(Page-level text extractions)
↓↓↓

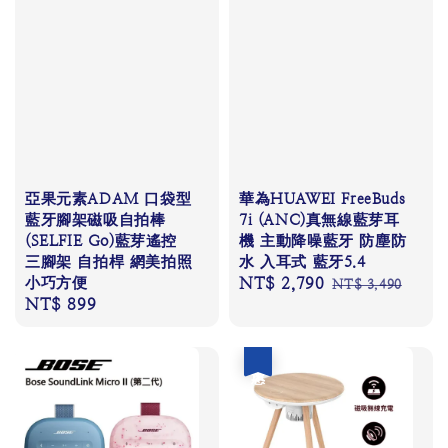
亞果元素ADAM 口袋型
華為HUAWEI FreeBuds
藍牙腳架磁吸自拍棒
7i (ANC)真無線藍芽耳
(SELFIE Go)藍芽遙控
機 主動降噪藍牙 防塵防
三腳架 自拍桿 網美拍照
水 入耳式 藍牙5.4
小巧方便
Sale
NT$ 2,790
Regular
NT$ 3,490
Regular
NT$ 899
price
price
price
優惠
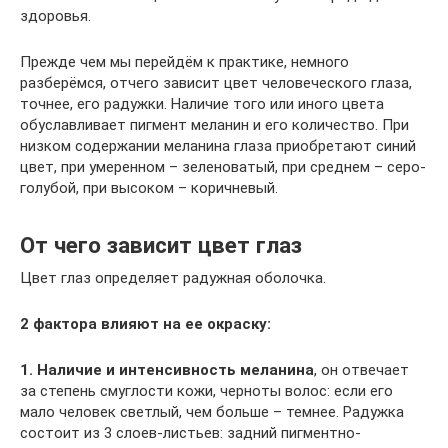
здоровья.
Прежде чем мы перейдём к практике, немного
разберёмся, отчего зависит цвет человеческого глаза,
точнее, его радужки. Наличие того или иного цвета
обуславливает пигмент меланин и его количество. При
низком содержании меланина глаза приобретают синий
цвет, при умеренном – зеленоватый, при среднем – серо-
голубой, при высоком – коричневый.
От чего зависит цвет глаз
Цвет глаз определяет радужная оболочка.
2 фактора влияют на ее окраску:
1. Наличие и интенсивность меланина
, он отвечает
за степень смуглости кожи, черноты волос: если его
мало человек светлый, чем больше – темнее. Радужка
состоит из 3 слоев-листьев: задний пигментно-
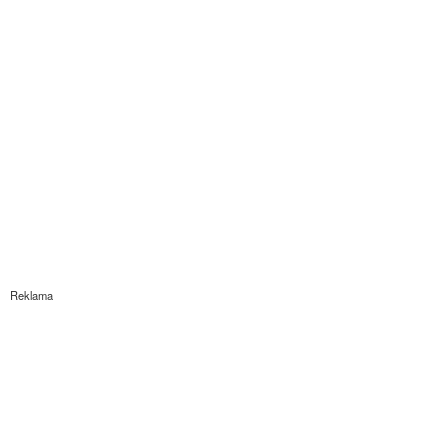
Reklama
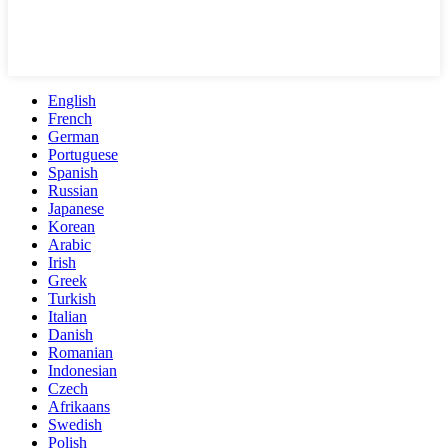
English
French
German
Portuguese
Spanish
Russian
Japanese
Korean
Arabic
Irish
Greek
Turkish
Italian
Danish
Romanian
Indonesian
Czech
Afrikaans
Swedish
Polish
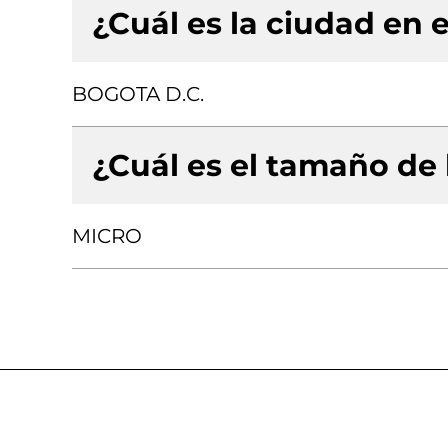
¿Cuál es la ciudad en e
BOGOTA D.C.
¿Cuál es el tamaño de
MICRO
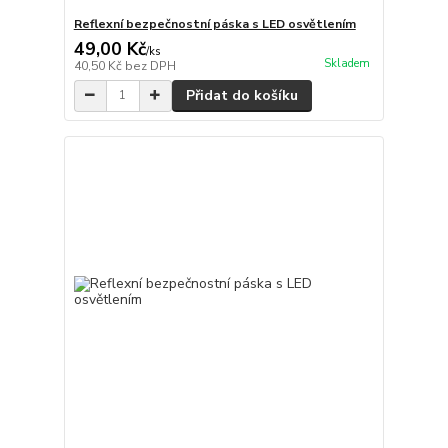
Reflexní bezpečnostní páska s LED osvětlením
49,00 Kč
/
ks
Skladem
40,50 Kč
bez DPH
Přidat do košíku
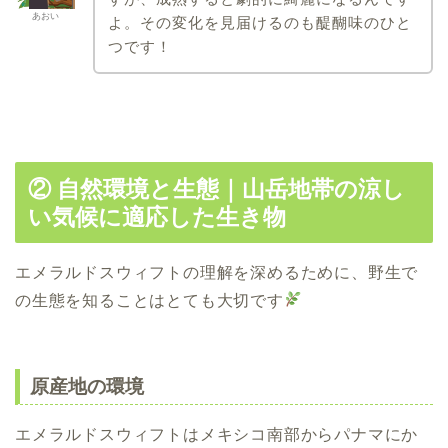
あおい
よ。その変化を見届けるのも醍醐味のひと
つです！
② 自然環境と生態｜山岳地帯の涼し
い気候に適応した生き物
エメラルドスウィフトの理解を深めるために、野生で
の生態を知ることはとても大切です
原産地の環境
エメラルドスウィフトはメキシコ南部からパナマにか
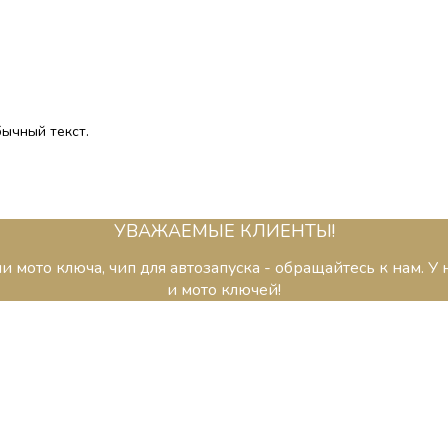
ычный текст.
УВАЖАЕМЫЕ КЛИЕНТЫ!
ли мото ключа, чип для автозапуска - обращайтесь к нам. 
и мото ключей!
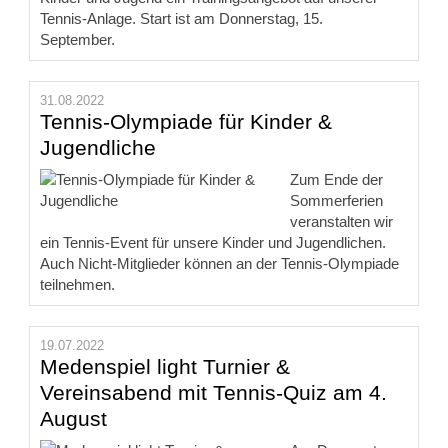
Tennis-Anlage. Start ist am Donnerstag, 15.
September.
31.08.2022
Tennis-Olympiade für Kinder &
Jugendliche
Zum Ende der
Sommerferien
veranstalten wir
ein Tennis-Event für unsere Kinder und Jugendlichen.
Auch Nicht-Mitglieder können an der Tennis-Olympiade
teilnehmen.
19.07.2022
Medenspiel light Turnier &
Vereinsabend mit Tennis-Quiz am 4.
August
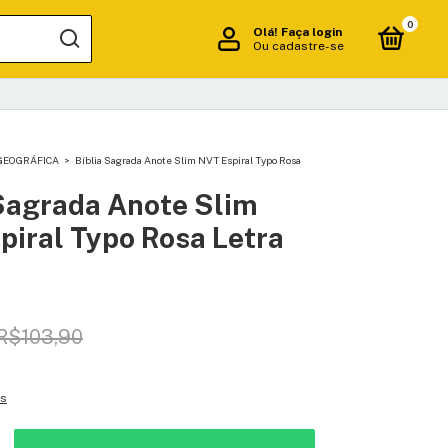
0
Olá!
Faça login
Ou cadastre-se
GEOGRÁFICA
>
Bíblia Sagrada Anote Slim NVT Espiral Typo Rosa
 Sagrada Anote Slim
piral Typo Rosa Letra
R$103,90
es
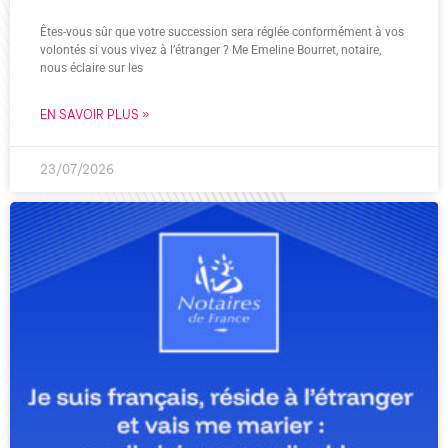
Êtes-vous sûr que votre succession sera réglée conformément à vos
volontés si vous vivez à l’étranger ? Me Emeline Bourret, notaire,
nous éclaire sur les
EN SAVOIR PLUS »
23/07/2026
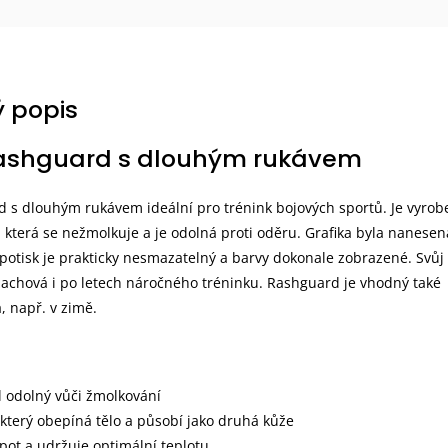
 popis
ashguard s dlouhým rukávem
 s dlouhým rukávem ideální pro trénink bojových sportů. Je vyrob
, která se nežmolkuje a je odolná proti oděru. Grafika byla nanesen
 potisk je prakticky nesmazatelný a barvy dokonale zobrazené. Svůj
 zachová i po letech náročného tréninku. Rashguard je vhodný také
, např. v zimě.
l odolný vůči žmolkování
, který obepíná tělo a působí jako druhá kůže
 pot a udržuje optimální teplotu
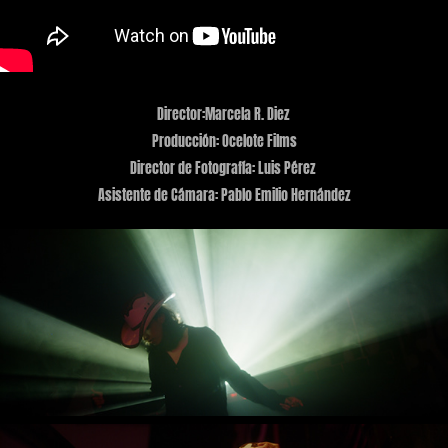
Director:Marcela R. Diez
Producción: Ocelote Films
Director de Fotografía: Luis Pérez
Asistente de Cámara: Pablo Emilio Hernández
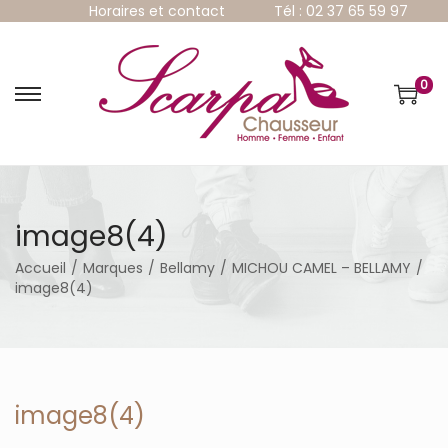
Horaires et contact
Tél : 02 37 65 59 97
0
P
P
a
a
s
s
s
s
e
e
r
r
à
a
image8(4)
l
u
a
c
Accueil
/
Marques
/
Bellamy
/
MICHOU CAMEL – BELLAMY
/
n
o
image8(4)
a
n
v
t
i
e
g
n
a
u
t
image8(4)
i
o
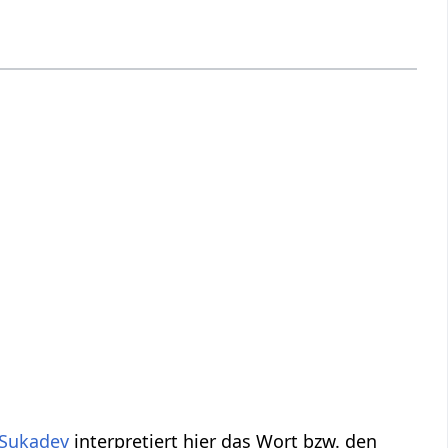
Sukadev
interpretiert hier das Wort bzw. den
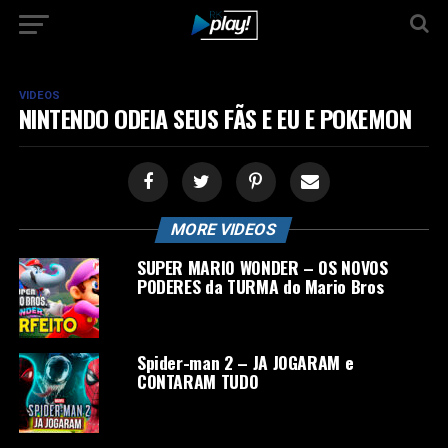
VIDEOS
NINTENDO ODEIA SEUS FÃS E EU E POKEMON
MORE VIDEOS
SUPER MARIO WONDER – OS NOVOS
PODERES da TURMA do Mario Bros
Spider-man 2 – JA JOGARAM e
CONTARAM TUDO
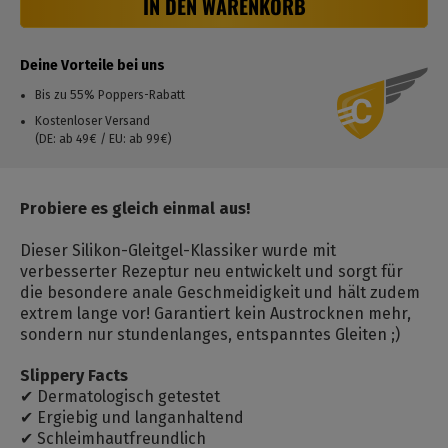
IN DEN WARENKORB
Deine Vorteile bei uns
Bis zu 55% Poppers-Rabatt
Kostenloser Versand
(DE: ab 49€ / EU: ab 99€)
Probiere es gleich einmal aus!
Dieser Silikon-Gleitgel-Klassiker wurde mit
verbesserter Rezeptur neu entwickelt und sorgt für
die besondere anale Geschmeidigkeit und hält zudem
extrem lange vor! Garantiert kein Austrocknen mehr,
sondern nur stundenlanges, entspanntes Gleiten ;)
Slippery Facts
✔ Dermatologisch getestet
✔ Ergiebig und langanhaltend
✔ Schleimhautfreundlich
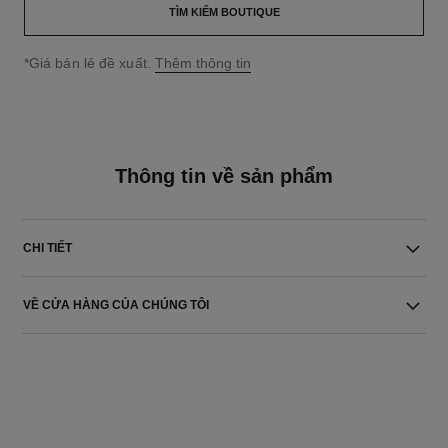
TÌM KIẾM BOUTIQUE
↩
*Giá bán lẻ đề xuất.
Thêm thông tin
Thông tin về sản phẩm
CHI TIẾT
VỀ CỬA HÀNG CỦA CHÚNG TÔI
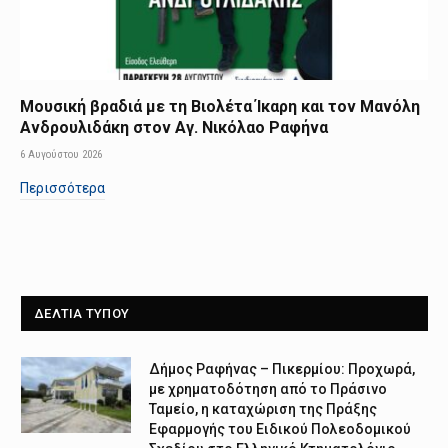
Μουσική βραδιά με τη Βιολέτα Ίκαρη και τον Μανόλη
Ανδρουλιδάκη στον Αγ. Νικόλαο Ραφήνα
6 Αυγούστου 2026
Περισσότερα
ΔΕΛΤΙΑ ΤΥΠΟΥ
Δήμος Ραφήνας – Πικερμίου: Προχωρά,
με χρηματοδότηση από το Πράσινο
Ταμείο, η καταχώριση της Πράξης
Εφαρμογής του Ειδικού Πολεοδομικού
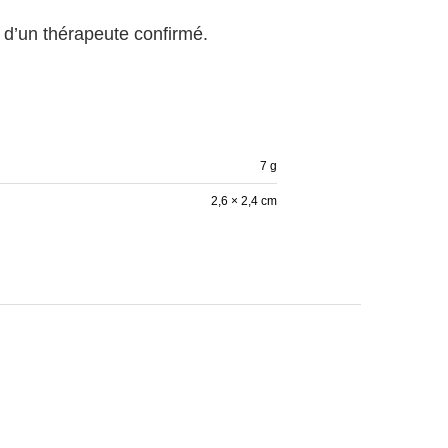
 d’un thérapeute confirmé.
7 g
2,6 × 2,4 cm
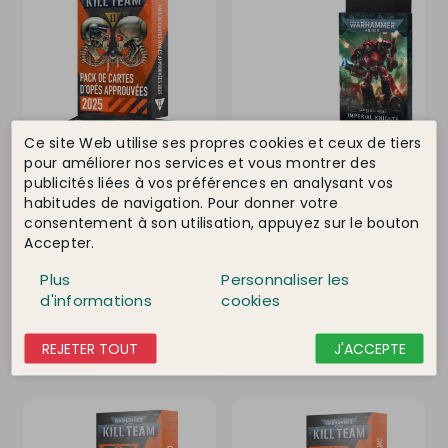
Ce site Web utilise ses propres cookies et ceux de tiers
pour améliorer nos services et vous montrer des
publicités liées à vos préférences en analysant vos
WARHAMMER
Ref. 01 05 01 99
WARHAMMER
Ref. 01 05 01 08
060 102-63
012 54-02
habitudes de navigation. Pour donner votre
consentement à son utilisation, appuyez sur le bouton
Warhammer 40.000 Kill
Warhammer 40.000 Cartes
team: Pack de cartes
techniques, Imperial
Accepter.
d'Opés...
Knights...
Indisponible
Dernier article
Plus
Personnaliser les
19,90 €
20,50 €
d'informations
cookies
DÉTAIL
DÉTAIL
REJETER TOUT
J'ACCEPTE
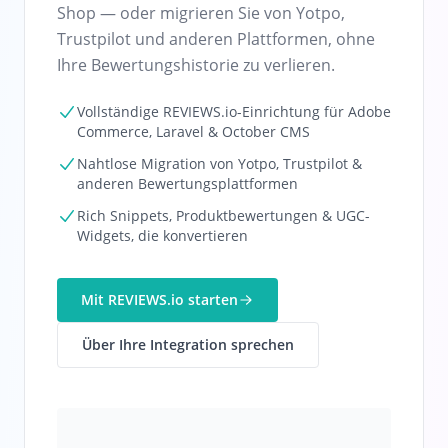
Shop — oder migrieren Sie von Yotpo,
Trustpilot und anderen Plattformen, ohne
Ihre Bewertungshistorie zu verlieren.
Vollständige REVIEWS.io-Einrichtung für Adobe
Commerce, Laravel & October CMS
Nahtlose Migration von Yotpo, Trustpilot &
anderen Bewertungsplattformen
Rich Snippets, Produktbewertungen & UGC-
Widgets, die konvertieren
Mit REVIEWS.io starten
Über Ihre Integration sprechen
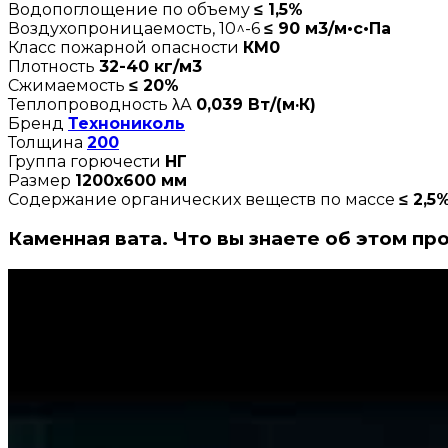
Водопоглощение по объему
≤ 1,5%
Воздухопроницаемость, 10^-6
≤ 90 м3/м•с•Па
Класс пожарной опасности
КМ0
Плотность
32-40 кг/м3
Сжимаемость
≤ 20%
Теплопроводность λА
0,039 Вт/(м·К)
Бренд
Технониколь
Толщина
200
Группа горючести
НГ
Размер
1200х600 мм
Содержание органических веществ по массе
≤ 2,5
Каменная вата. Что вы знаете об этом пр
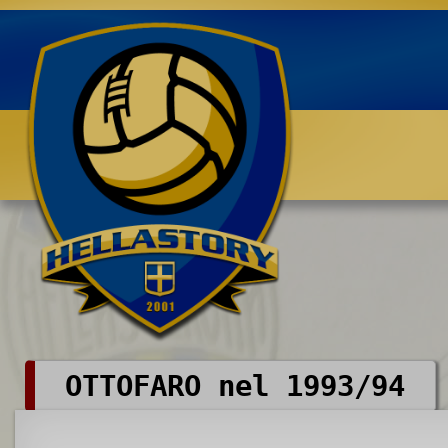
Benvenuti su HELLASTORY.net
OTTOFARO nel 1993/94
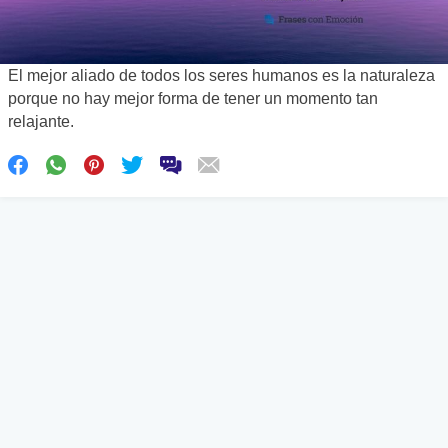
El mejor aliado de todos los seres humanos es la naturaleza
porque no hay mejor forma de tener un momento tan
relajante.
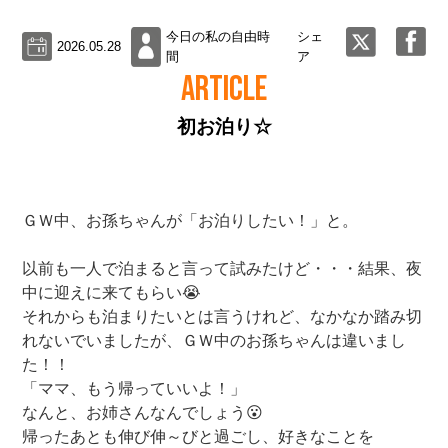
今日の私の自由時
シェ
2026.05.28
間
ア
ARTICLE
初お泊り☆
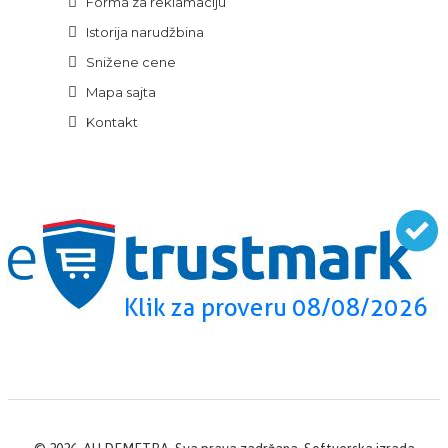
Forma za reklamaciju
Istorija narudžbina
Snižene cene
Mapa sajta
Kontakt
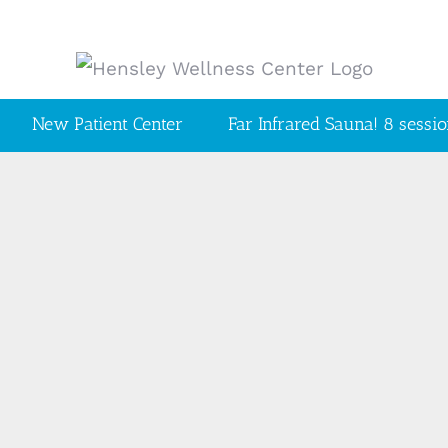
New Patient Center
Far Infrared Sauna! 8 sessi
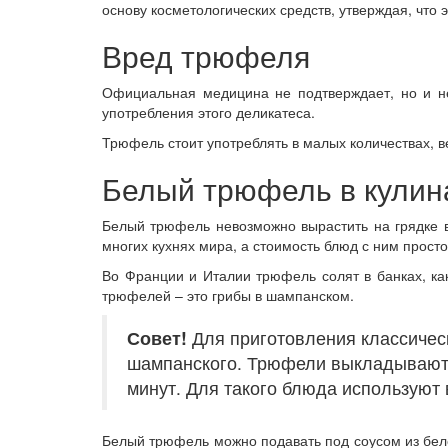
основу косметологических средств, утверждая, что
Вред трюфеля
Официальная медицина не подтверждает, но и не
употребления этого деликатеса.
Трюфель стоит употреблять в малых количествах, в
Белый трюфель в кулин
Белый трюфель невозможно вырастить на грядке в
многих кухнях мира, а стоимость блюд с ним прост
Во Франции и Италии трюфель солят в банках, ка
трюфелей – это грибы в шампанском.
Совет!
Для приготовления классическ
шампанского. Трюфели выкладывают в
минут. Для такого блюда используют 
Белый трюфель можно подавать под соусом из белог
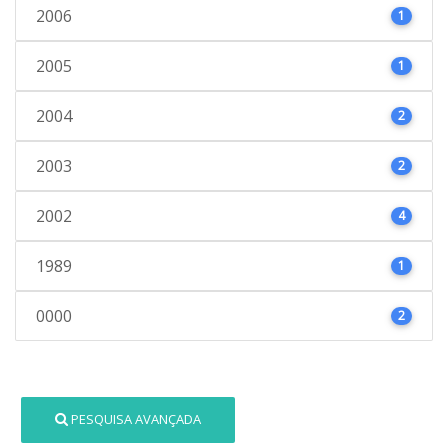
2006
1
2005
1
2004
2
2003
2
2002
4
1989
1
0000
2
PESQUISA AVANÇADA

↑↑↑

WORK INSTRUCTION: Go through the entries above and copy each line with "Ihre" in it.

EXERCISE RESULT:
Ihre Bewertungshistorie zu verlieren.
Über Ihre Integration sprechen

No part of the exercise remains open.